Newcomers make strong showing in place of absent captain

By Alexander C. Britell, Contributing Writer

Before the start of the third race on Saturday at the Brown Team Racing Invitational in Providence, R. I., a wicked puff of wind blew over two of the Harvard co-ed sailing team’s boats straight into a bank of mud.

Luckily, the Crimson had time to right its ships before the start of the race, and though the team sailed the rest of the day with mud caked on its boats, it finished day one in first place.

But on the second day, the Harvard sailors struggled to a 2-3 mark, finishing the weekend second to Tufts. And it became clear that, though the mud could be cleaned off, after a three-month hiatus and barely two practices, the nation’s No. 1 team still showed quite a bit of rust.

The Crimson was sailing without captain and three-time all-American Cardwell Potts, as well as employing two relative neophytes to team racing, freshman Clay Johnson and sophomore Genny Tulloch.

“Not all of them were as rusty as us,” senior Vincent Porter said.

“It was a good experience, it showed us what we need to work on, we definitely have our work cut out for us,” he added.

According to Johnson, the majority of the other teams had been practicing for two to three weeks on open water.

“We had only one or two practices, the Charles was still frozen, so we were sailing on 50 feet of water,” Johnson said.

“I’m not all that surprised [with the result],” Harvard coach Mike O’Connor said. “We look at an event like this one as a learning process.”

After a blustery day of sailing on Saturday with wind speeds above 15 knots, prohibitively light breezes cancelled the second of two round-robins on Sunday, leaving Tufts with a cumulative record of 12-3 to the Crimson’s 10-5.

But the score was tighter than it appeared.

“They were all really close,” Porter said. “The three races we lost were all decided 100 yards from the finish line. All three losses we were winning by the last leeward mark and in the last stretch we sort of lost it. We all had some stupid fouls this weekend that were a little careless and unnecessary.”
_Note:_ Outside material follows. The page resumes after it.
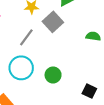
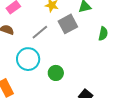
green semicircle: (93, 36) -> (103, 34), moved, turned 80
The fall season involved mostly fleet racing—regattas which entail races of around 18 boats and two divisions, each representing one school.

Team racing is more like match play, and involves three boats from each of two schools racing each other at once. It is more rule-based, and involves more strategy—pinning, passing forward and running plays—exactly the kind of sailing that can magnify a lack of practice time.

“We really missed Cardwell Potts,” Porter said. “He’s arguably the best team racer in the country. He’s obviously a huge help.”

Potts was at a ceremony in New Orleans where his father was named Commodore of the Southern Yacht Club.

But in Potts’ absence, Johnson and Tulloch filled in admirably, especially since they had little prior experience in team racing.

“Genny and I are just trying to get into the swing of things,” Johnson said.

Tufts, ranked fifth in the nation entering the spring, rebounded after a 7-3 second-place finish on Saturday to win its final five races and finish past the Harvard boaters.

The co-eds’ next regatta is March 20-21 at the Truxton Umsted Trophy hosted by Navy. Harvard’s women’s sailing team visits Navy this coming weekend at the Women’s Intersectional.